“I was going to ask you.”

“Then that’s settled. Good-night. I’ll put matters in train for the investment.”

“Thanks, do; you see I am in earnest.”

“It takes some thinking out,” said Saul, as he walked slowly toward the station, cigar in mouth, “but it’s worth working for. Poor miserable idiot! And he believes he’s cleverness refined.”

“I don’t quite see through Master Saul’s game,” said the object of his thoughts, as he lit a fresh cigar, and after walking up and down the path a few times, went into the study, where he threw himself upon a couch, and lay looking through the soft wreaths of smoke.

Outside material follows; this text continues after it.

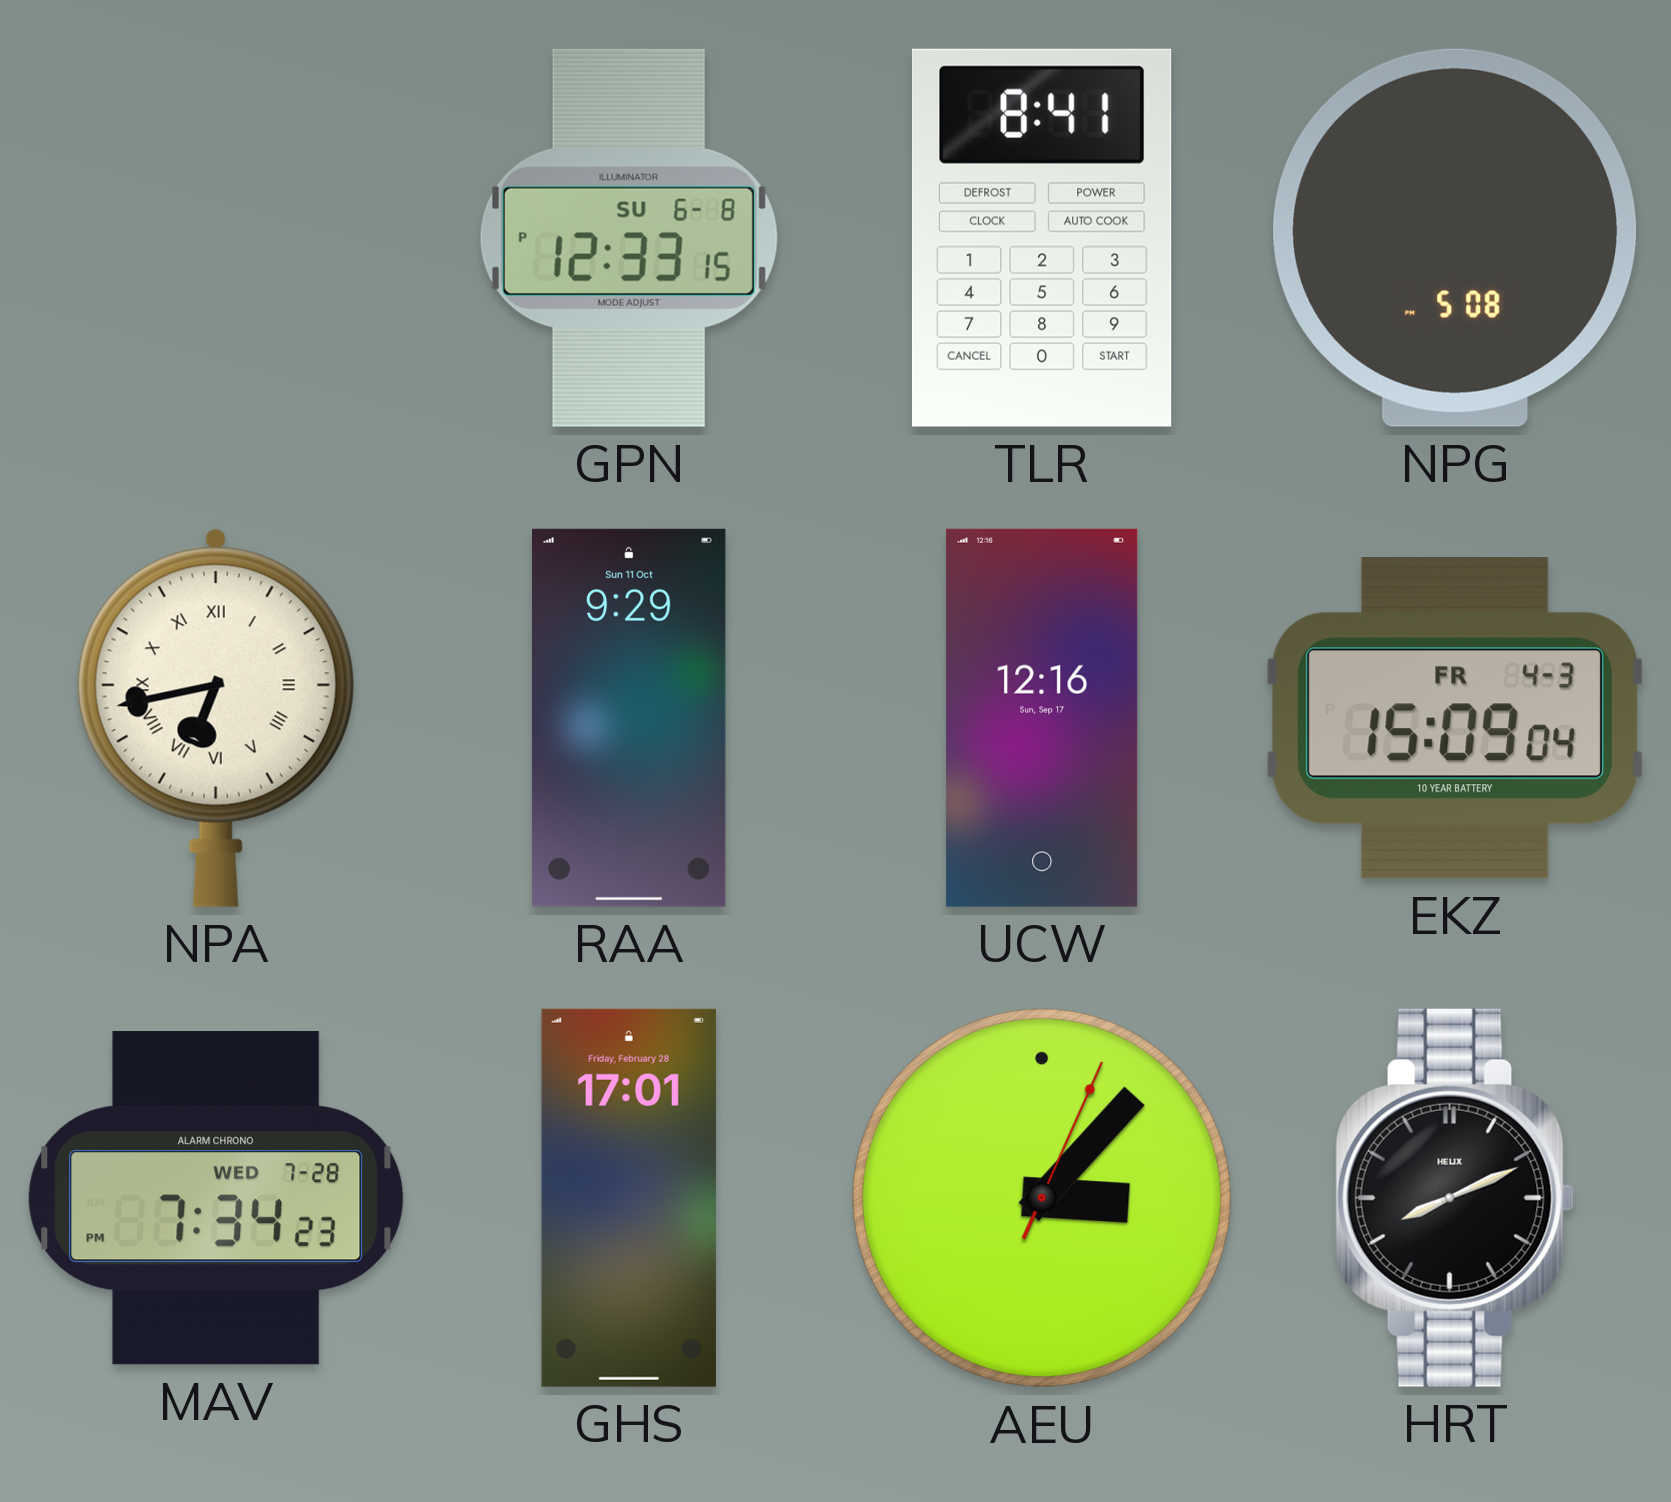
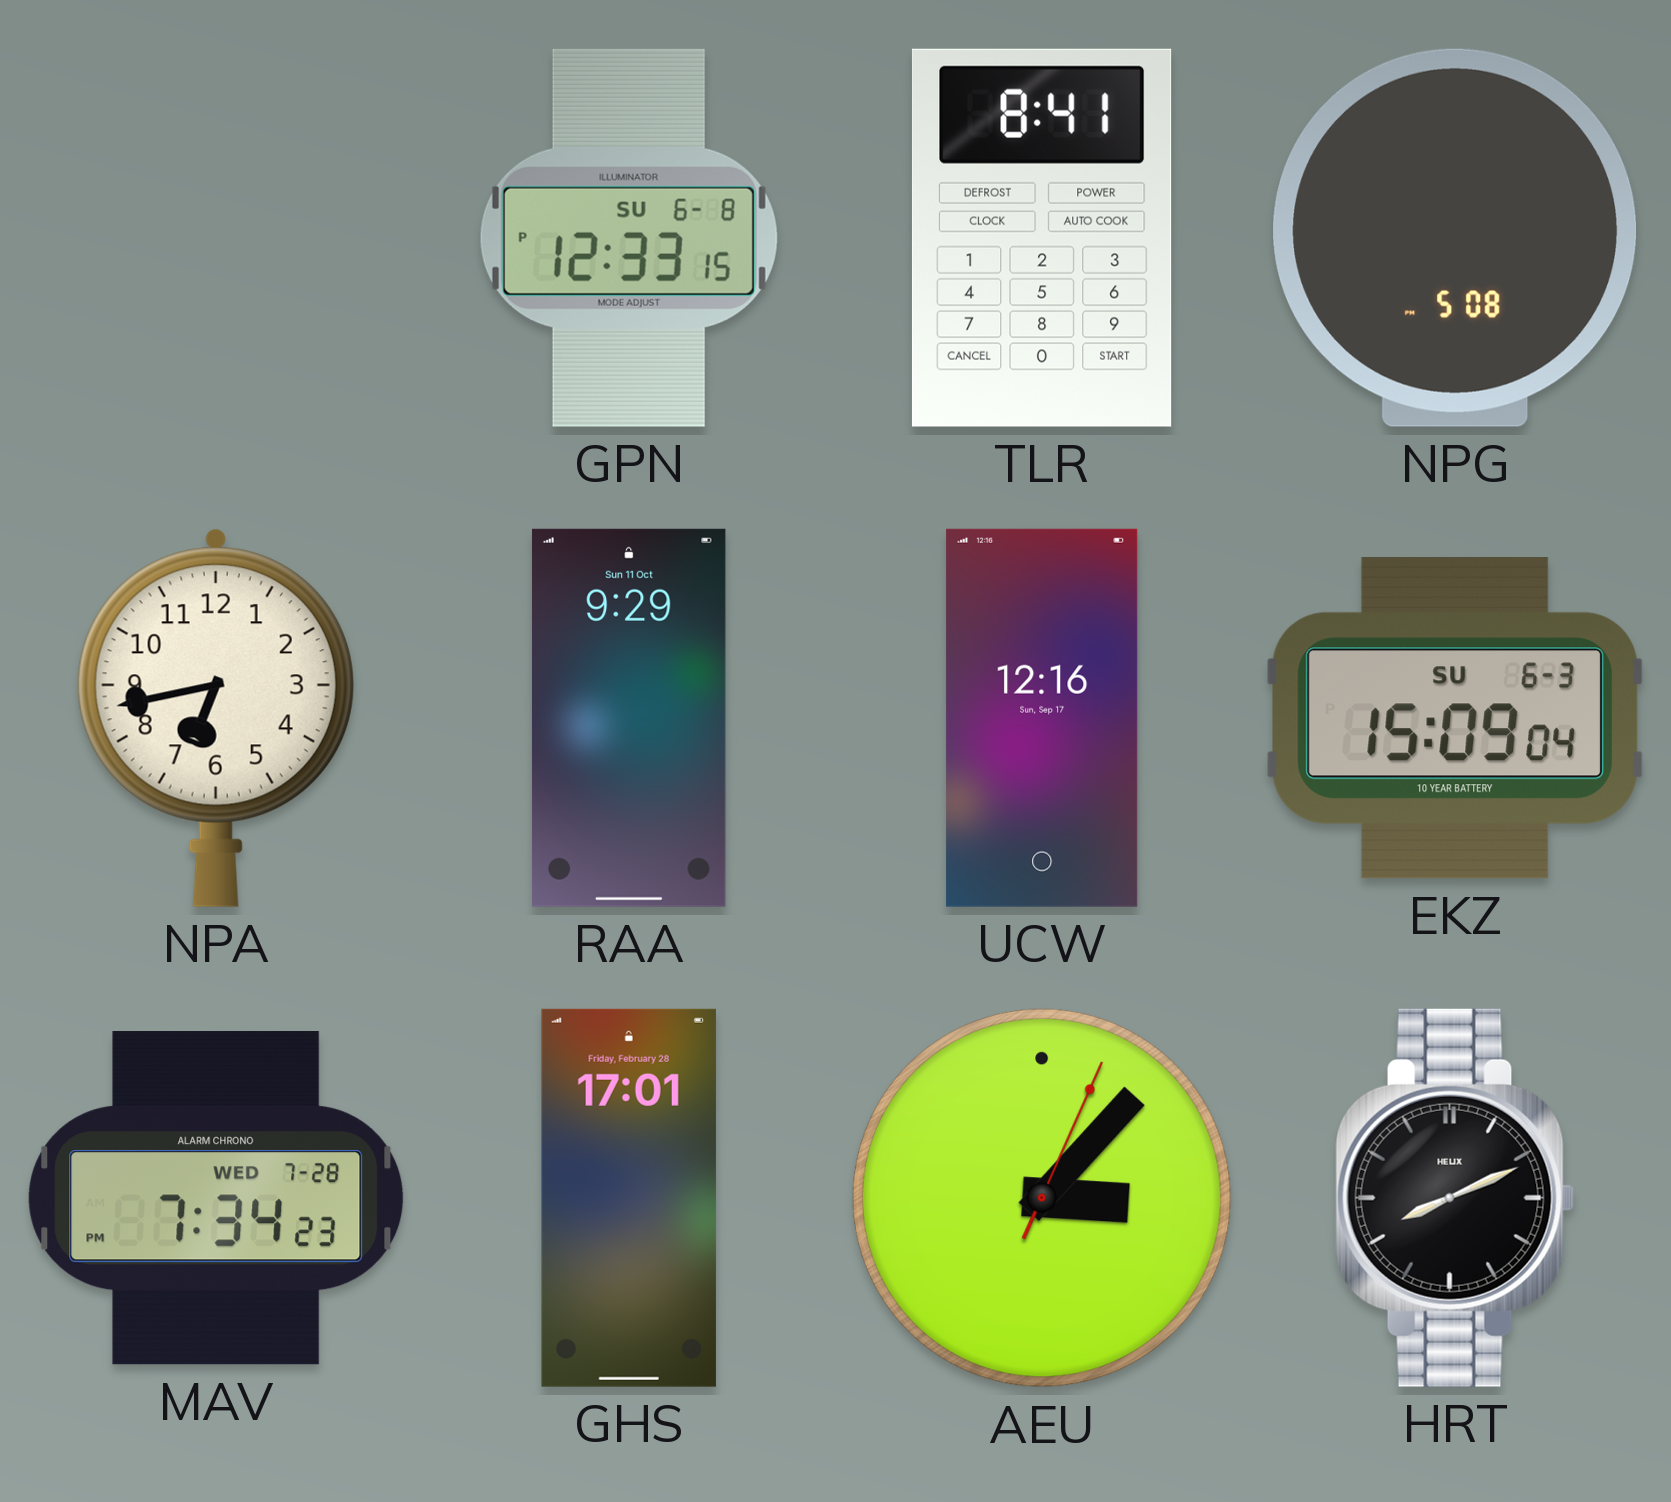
NPA numerals: Roman -> Arabic
EKZ date: FR 4-3 -> SU 6-3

“He’s as jealous as a Turk, and he’d do anything to come between me and little Gertie. But, poor little lass, she’s caught—limed. That’s safe enough. The brute! He led me on and on that night, over that bad champagne, and hardly touched it himself. Wanted to show me up here; and it only made the little darling fonder of me. He’s plotting, but he’s a shallow-brained ass, and one of these days I shall come down upon him a crusher. Now, what does he mean about that money. I don’t want to lose two thousand, but would with pleasure to get him out of the way, for he’s like a lion in one’s path, and I never feel sure. Next heir, eh? Next heir. And my coming kept him out of the cake.”

“Well, Master Saul Harrington,” he said, after a pause, “you may be very clever, but one gets one’s brains edged up a bit out in the West, and if you mean mischief over that money, pray, for your own sake, be careful, for two can play at that game.”

He rose slowly and marched across to the cabinet, one of whose drawers he unlocked; and as he stood with his back to the window, a dimly-seen face appeared at a short distance from one of the panes, and was made more indistinct by a tuft of the evergreen which grew at the side, and half behind which the owner of the face was concealed.

The watcher gazed eagerly in, but was unable to make out whether the occupant of the room was examining letters or counting over money—the latter suggested itself as correct.

But he was wrong, for the possessor of The Mynns was slowly and carefully thrusting cartridge after cartridge into the chambers of a large revolver, one which had been his companion far away in the West.